__Your assignment__
Write out the entries exactly, leaving out every picture.

Saved entries
■ ■ ■ ■ ■

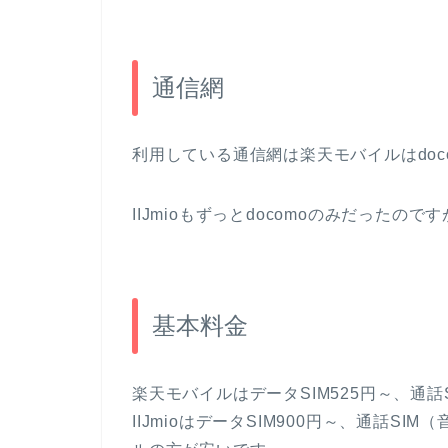
通信網
利用している通信網は楽天モバイルはdocom
IIJmioもずっとdocomoのみだったので
基本料金
楽天モバイルはデータSIM525円～、通話S
IIJmioはデータSIM900円～、通話SI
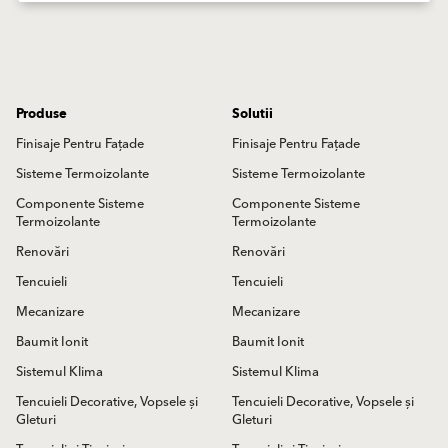
Produse
Solutii
Finisaje Pentru Fațade
Finisaje Pentru Fațade
Sisteme Termoizolante
Sisteme Termoizolante
Componente Sisteme
Componente Sisteme
Termoizolante
Termoizolante
Renovări
Renovări
Tencuieli
Tencuieli
Mecanizare
Mecanizare
Baumit Ionit
Baumit Ionit
Sistemul Klima
Sistemul Klima
Tencuieli Decorative, Vopsele și
Tencuieli Decorative, Vopsele și
Gleturi
Gleturi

■ ■ ■ ■ ■

__Finished task__
通信網
利用している通信網は楽天モバイルはdocom
IIJmioもずっとdocomoのみだったので
基本料金
楽天モバイルはデータSIM525円～、通話S
IIJmioはデータSIM900円～、通話SI
Produse
Solutii
Finisaje Pentru Fațade
Finisaje Pentru Fațade
Sisteme Termoizolante
Sisteme Termoizolante
Componente Sisteme
Componente Sisteme
Termoizolante
Termoizolante
Renovări
Renovări
Tencuieli
Tencuieli
Mecanizare
Mecanizare
Baumit Ionit
Baumit Ionit
Sistemul Klima
Sistemul Klima
Tencuieli Decorative, Vopsele și
Tencuieli Decorative, Vopsele și
Gleturi
Gleturi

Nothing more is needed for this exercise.